The masterclass marked the launch of the HFMA institute, which has already attracted nearly 100 organisations from across the NHS. Professor Kaplan has been a leading proponent of the need to focus on value alongside fellow Harvard professor Michael Porter.

Speaking via videoconference link, Professor Kaplan told the audience: ‘In the US, we have a forgiving and generous reimbursement system based on fee for service. The goal is to drive revenues to cover expenses. But that era is coming to an end – or has come to an end – not just in the US. And we are looking for new ways to deliver medical solutions to patients while containing the costs that have inexorably risen over the last 20 years.’

He described the value approach as providing an ‘optimistic framework’, but said health systems had little choice. ‘This is the only way we can go in transforming healthcare systems in a way where we don’t ask workers to take a pay cut, limit access through rationing or devote more and more GDP to healthcare when there are other pressing needs for society.’

The value approach offered an opportunity for better outcomes and higher capacity, translating into lower unit costs, he said.

Professor Porter had defined value as the ratio of healthcare outcomes and the costs of delivering those outcomes and Professor Kaplan said he enthusiastically endorsed this view. His role had been to provide a more detailed view on the costing side, in particular proposing time-driven activity-based costing as the most appropriate way to determine this value denominator.

Professor Kaplan said that even with agreement about the definition, the unit of analysis had to be agreed. ‘The problem is that most systems are looking at the wrong one – the hospital or healthcare provider,’ he said. ‘When you look at this level, what you are left with are somewhat generic outcomes. That is where we are in the US. They say we want to improve outcomes, but they measure outcomes at the institution level so they are limited in choice.’

He listed typical measures – patient safety, avoiding infections, avoiding readmissions and length of stay. ‘Clearly, they are important but they are only quasi-outcomes. They are not granular enough to get what we want.’ Instead, he said, value had to be measured at the medical condition level – lung cancer, diabetes, hip problems or congestive heart failure – and you need to look at the outcome of the whole cycle of care, not just part of it. 

The first step is to identify and understand this whole cycle of care for different conditions, which can be achieved by process mapping. Ideally, the cycle should be looked at from when a patient first enters the health system at the primary care stage. But he acknowledged that practicalities might mean looking at cycles that start once a decision is made to do surgery or undertake other intervention. And to make the value framework ‘operational’ for long-term conditions where the cycle of care is ongoing, it might be necessary to choose a year of care. He identified three building blocks for a value-based healthcare system:

  • Measure and communicate outcomes by medical condition
  • Measure and improve costs by medical condition   
  • Develop bundled payments to compensate providers for treating medical conditions.
  • Getting the first two in place, measuring outcomes and costs for patients at medical condition level, would provide the opportunity for the third. ‘If you don’t change the payment system to align with value, you won’t get all the benefits that you can get,’ he said.

Outcomes

Professor Kaplan said value was multi-faceted and subject to different perspectives and it was important to understand the difference between process measures – number of readmissions, for example – and real measures of good outcomes, such as a cancer being in remission.

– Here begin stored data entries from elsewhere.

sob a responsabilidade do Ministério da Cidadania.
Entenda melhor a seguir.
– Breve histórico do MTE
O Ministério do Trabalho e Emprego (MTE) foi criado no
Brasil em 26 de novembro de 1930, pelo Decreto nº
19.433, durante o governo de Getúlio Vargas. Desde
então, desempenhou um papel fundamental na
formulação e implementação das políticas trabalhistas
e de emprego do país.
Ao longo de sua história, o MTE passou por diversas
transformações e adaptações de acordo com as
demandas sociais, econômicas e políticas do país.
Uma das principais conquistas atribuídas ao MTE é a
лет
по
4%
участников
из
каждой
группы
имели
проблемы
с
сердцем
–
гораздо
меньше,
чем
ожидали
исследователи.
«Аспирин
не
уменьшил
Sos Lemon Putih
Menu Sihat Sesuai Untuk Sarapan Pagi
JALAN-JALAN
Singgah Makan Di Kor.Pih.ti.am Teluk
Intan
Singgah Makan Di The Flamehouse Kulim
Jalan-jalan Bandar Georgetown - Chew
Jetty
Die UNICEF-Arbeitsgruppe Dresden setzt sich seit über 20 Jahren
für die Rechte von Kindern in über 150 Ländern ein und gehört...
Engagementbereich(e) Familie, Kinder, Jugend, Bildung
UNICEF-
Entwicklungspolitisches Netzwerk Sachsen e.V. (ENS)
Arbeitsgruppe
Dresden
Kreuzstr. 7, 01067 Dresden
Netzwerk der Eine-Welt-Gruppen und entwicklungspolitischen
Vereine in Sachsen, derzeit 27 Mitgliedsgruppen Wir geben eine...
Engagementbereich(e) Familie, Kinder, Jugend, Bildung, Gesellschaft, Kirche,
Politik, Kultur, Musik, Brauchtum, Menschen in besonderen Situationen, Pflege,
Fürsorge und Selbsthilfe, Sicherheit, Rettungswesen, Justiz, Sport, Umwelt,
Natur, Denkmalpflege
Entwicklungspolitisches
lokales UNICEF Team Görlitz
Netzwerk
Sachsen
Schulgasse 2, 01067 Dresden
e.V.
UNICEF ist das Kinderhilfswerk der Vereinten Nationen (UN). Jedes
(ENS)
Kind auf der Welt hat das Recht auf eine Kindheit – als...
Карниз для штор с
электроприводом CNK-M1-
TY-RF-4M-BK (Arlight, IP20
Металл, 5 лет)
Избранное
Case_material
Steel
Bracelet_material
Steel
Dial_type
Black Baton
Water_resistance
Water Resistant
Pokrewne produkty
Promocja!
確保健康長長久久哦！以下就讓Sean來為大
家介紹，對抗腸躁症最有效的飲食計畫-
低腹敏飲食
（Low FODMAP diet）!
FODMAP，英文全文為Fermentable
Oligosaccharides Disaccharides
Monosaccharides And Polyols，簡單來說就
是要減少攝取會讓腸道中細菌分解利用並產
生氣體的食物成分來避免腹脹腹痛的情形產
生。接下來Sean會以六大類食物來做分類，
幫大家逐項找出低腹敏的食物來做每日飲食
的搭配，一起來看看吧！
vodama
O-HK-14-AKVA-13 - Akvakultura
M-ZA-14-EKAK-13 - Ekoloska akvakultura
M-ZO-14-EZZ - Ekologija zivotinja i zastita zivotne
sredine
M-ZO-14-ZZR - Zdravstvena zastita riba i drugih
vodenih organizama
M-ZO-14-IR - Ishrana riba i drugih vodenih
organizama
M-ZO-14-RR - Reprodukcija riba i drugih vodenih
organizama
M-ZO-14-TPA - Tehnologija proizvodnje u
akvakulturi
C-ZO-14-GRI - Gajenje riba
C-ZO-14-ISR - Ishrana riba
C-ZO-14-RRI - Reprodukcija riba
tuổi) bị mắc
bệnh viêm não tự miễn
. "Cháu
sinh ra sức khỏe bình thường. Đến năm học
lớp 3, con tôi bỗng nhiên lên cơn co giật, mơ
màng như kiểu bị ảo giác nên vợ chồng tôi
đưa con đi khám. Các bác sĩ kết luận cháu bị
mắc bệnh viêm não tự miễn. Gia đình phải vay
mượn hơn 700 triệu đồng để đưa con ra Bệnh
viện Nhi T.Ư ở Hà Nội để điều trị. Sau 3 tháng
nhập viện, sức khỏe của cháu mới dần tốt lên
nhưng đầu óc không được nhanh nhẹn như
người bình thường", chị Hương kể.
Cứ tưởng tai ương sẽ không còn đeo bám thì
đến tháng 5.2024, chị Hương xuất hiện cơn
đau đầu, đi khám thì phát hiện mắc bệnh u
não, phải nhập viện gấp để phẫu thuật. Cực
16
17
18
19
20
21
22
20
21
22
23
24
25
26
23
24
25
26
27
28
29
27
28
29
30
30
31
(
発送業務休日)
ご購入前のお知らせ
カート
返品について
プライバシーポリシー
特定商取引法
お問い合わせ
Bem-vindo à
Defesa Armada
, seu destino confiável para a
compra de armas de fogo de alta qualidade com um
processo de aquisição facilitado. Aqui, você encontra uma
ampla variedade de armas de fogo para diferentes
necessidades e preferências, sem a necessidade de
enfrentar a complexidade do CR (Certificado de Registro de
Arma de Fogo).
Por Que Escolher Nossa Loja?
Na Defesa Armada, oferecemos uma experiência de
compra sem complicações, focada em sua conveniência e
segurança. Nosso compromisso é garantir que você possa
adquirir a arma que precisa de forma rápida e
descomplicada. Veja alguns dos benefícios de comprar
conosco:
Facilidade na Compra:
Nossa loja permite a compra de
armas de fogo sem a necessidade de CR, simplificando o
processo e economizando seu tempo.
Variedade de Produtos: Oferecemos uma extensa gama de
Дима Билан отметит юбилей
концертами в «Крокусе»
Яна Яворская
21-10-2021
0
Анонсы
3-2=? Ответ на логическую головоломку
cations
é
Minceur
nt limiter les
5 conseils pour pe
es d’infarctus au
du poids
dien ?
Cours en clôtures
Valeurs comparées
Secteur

He highlighted work by his colleague Professor Porter that identified three categories of outcomes:

  • Tier one would reflect the health status achieved or retained – so survival or the degree of health/recovery.   
  • Tier two would measure the patient’s experience during the care cycle – how long did the treatment take, was there any care-related pain, complications or the need for re-interventions.   
  • Tier three would look at the sustainability of the patient’s health – long-term clinical/functional status and the consequences of the treatment.

Once outcomes are measured in this more meaningful way, it provides opportunities to understand the value delivered by different approaches. He highlighted work at specialist prostate cancer centre the Martini Klinik in Hamburg. The clinic started a more detailed approach to outcome measurement 20 years ago and now publishes outcomes by different surgeons every six months to identify learning opportunities. While five-year survival rates are similar to those across Germany, performance against other key measures important to patients – such as continence – are about five times better. Although identifying outcomes by medical condition might seem daunting, Professor Kaplan said much of the work was being undertaken centrally. Non-profit body the International Consortium for Health Outcomes Measurement had already published outcomes for 12 conditions in 2013 and 2014 and had a bigger programme in 2015. ‘The point is you don’t have to reinvent the wheel,’ he said.


Practical Value Map


Costing

Costs are the other key part of the value equation and, again, these need to be considered across the whole care cycle. But getting clinicians interested in costs and margin can be difficult. Clinicians are mission-driven, but finance administrators are under pressure to reduce costs and preserve margin. And while Professor Kaplan said there has often been a conflict between ‘mission and margin’, the two were not incompatible. ‘After five years of doing this, I can assure you clinicians in fact enjoy discussions about cost – but only if the way we measure makes sense to them,’ he said.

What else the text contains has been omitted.